Affordable, neither cheap nor expensive, and I think you nailed it. Unfortunately, one must also consider willingness to pay. After thinking about it today, the cost of the BD player, the cost of what you linked to, that it's a 5.1 receiver rather than a 7.1 receiver (if I bought that BD player I'd want a 7.1), which would naturally cost even more, and well, I'm just not willing to pay, even if the BD player is removed. I think that a $300 Sony should do me just fine and I'll stick to what I have for BD playback.

I do appreciate the links and I've got the site bookmarked should I ever decide to not be cheap.


----------



## NogDog (May 1, 2009)

The problem for me with 7.1 is that it means 2 more speakers and 2 more amplification channels (those 2 things together will cost a lot more than the additional digital processing, what with the low cost of chips these days). That means for the same total cost you have to dilute your cost-per-channel ratio for what is (to me, mind you) a very small increase in the overall experience.
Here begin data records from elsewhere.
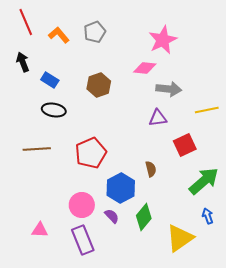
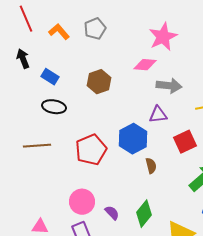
blue hexagon: (121, 188) -> (133, 139), moved

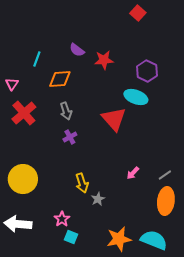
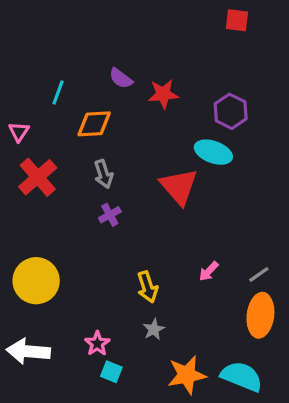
red square: (138, 13) -> (237, 20), moved, turned -35
yellow arrow: (82, 183) -> (147, 287), moved
gray star: (98, 199) -> (154, 329), moved

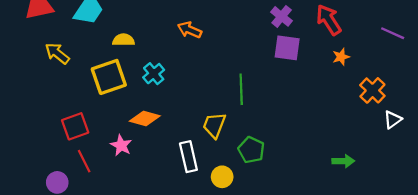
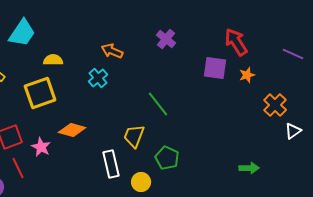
purple cross: (282, 16) -> (166, 39), moved
purple square: (287, 48) -> (215, 68), moved
cyan cross: (154, 74) -> (98, 78), moved
green line: (241, 89) -> (158, 104), turned -36
pink star: (121, 145) -> (41, 147), moved

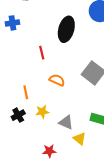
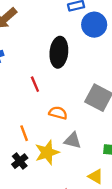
yellow star: (42, 112) -> (47, 152), size x1.5
gray triangle: (66, 122) -> (73, 141), moved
But then, I watch DVD's through a music-first system with only two speakers and a 2-channel preamp and amp, so my priorities may be very different than yours.  E.g.: about 1/3 of my audio system's cost is in those 2 speakers, and another 1/3 in the phono turntable/cartridge, and the remaining 1/3 covers the electronics: preamp, amp, disc player, and tuner. (Oh, and the _other_ third is in the power conditioner/protector, interconnects, speaker cable, programmable remote, record cleaner, and headphones. Jeesh! What a money pit!  )


----------



## geko29 (Dec 23, 2008)

Selcien said:


> That I have to seriously doubt, at least, I wouldn't trust a stand alone player that was that cheap.


The Sharp BD-HP22U, Panasonic DMP-BD60, and Pioneer BDP-120 are all in that ballpark, and all are quality players. I know one person who's replaced their PS3 with the Sharp and is quite happy.



Selcien said:


> It shouldn't be doing that so I'd suggest keeping a close eye on your PS3 as the Blu-ray player might be getting ready to crap out on you as my 60GB did something similar before it stopped reading BD's entirely, I had to have it fixed.


Nah, it's done it since new, does it on all 3 units, and the oldest is about 2.5 years old now. It only happens on BD-Java discs, and only if the disc was already in the drive and the unit's been on for several weeks (mine runs 24/7). If I remember to reboot before starting the BD player app, everything's fine. I'm pretty sure it's a memory leak in the OS that causes the JVM to crash.



Selcien said:


> first stand alone BD player to catch my interest, might have to consider it. Any affordable surround sound systems you'd suggest to go with it?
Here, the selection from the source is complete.